Ce livre est magnifiquement écrit et bouleversant. Justine Augier construit un très beau portrait kaléidoscopique, sur la base d'une pluralité de témoignages, d'une femme d'exception, ultra-déterminée, sans concession, d'un courage extraordinaire comme la révolution syrienne en a révélées des centaines, mais c'était une des plus importantes politiquement et des plus connues, centrale dans le dispositif de témoignage sur les atrocités de régime.
Laïque et révolutionnaire alors qu'elle venait d'un milieu traditionaliste. Indomptable, indomptée.

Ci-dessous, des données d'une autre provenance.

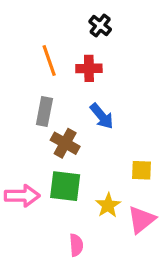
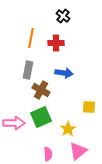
orange line: (49, 60) -> (31, 38), turned 30
blue arrow: (102, 116) -> (64, 73), turned -42
green square: (65, 186) -> (41, 117), turned -30
pink triangle: (141, 220) -> (78, 151), moved

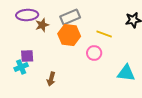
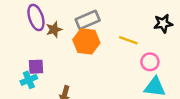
purple ellipse: (27, 15) -> (36, 17), turned 75
pink circle: (94, 53) -> (150, 62), moved

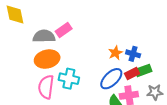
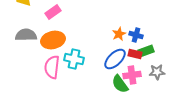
pink rectangle: (64, 30) -> (53, 12), moved
gray semicircle: (44, 36) -> (26, 35), moved
red rectangle: (132, 74) -> (135, 54), turned 40

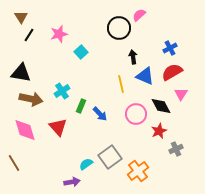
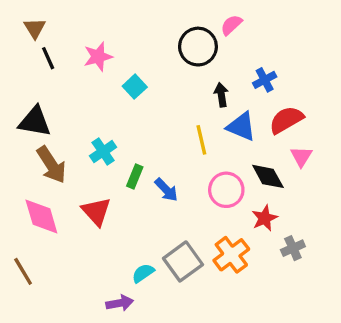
black line: (29, 35) -> (48, 58), turned -56
blue cross: (170, 48) -> (265, 80), moved
brown arrow: (31, 99) -> (51, 165), turned 45
orange cross: (138, 171) -> (231, 255), moved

On doit cet essai à mi-chemin entre littérature et enquête journalistique à Justine Augier, écrivaine de 40 ans, qui a travaillé pour l'ONU en Afghanistan, puis a vécu en Palestine, au Liban, et aux Etats-Unis. C'est une enquête bouleversante, où l'auteur s'interroge aussi sur les ressorts de sa propre fascination et les difficultés de saisir une personnalité complexe et secrète en dépit de son caractère de femme publique engagée, sur l'action de l'avocate militante Razan Zaitouneh, une jeune femme qui a documenté l'horreur du régime de Bachar-al-Assad et les crimes contre l'humanité commis contre les prisonniers du régime, tortures et sévices en tout genre.
Razan Zaitouneh était une amie de Riad-al-Turk, dirigeant communiste syrien, opposant au régime fasciste des Assad, prisonnier politique d'Hafez al-Assad pendant 18 ans, et de Yassin al-Haj Saleh, un autre intellectuel communiste enfermé pendant des années par Hafez al-Assad et qui a pris le parti de la révolution syrienne, sa femme Samira al-Khalil ayant elle aussi disparue tragiquement, enlevée par les islamistes.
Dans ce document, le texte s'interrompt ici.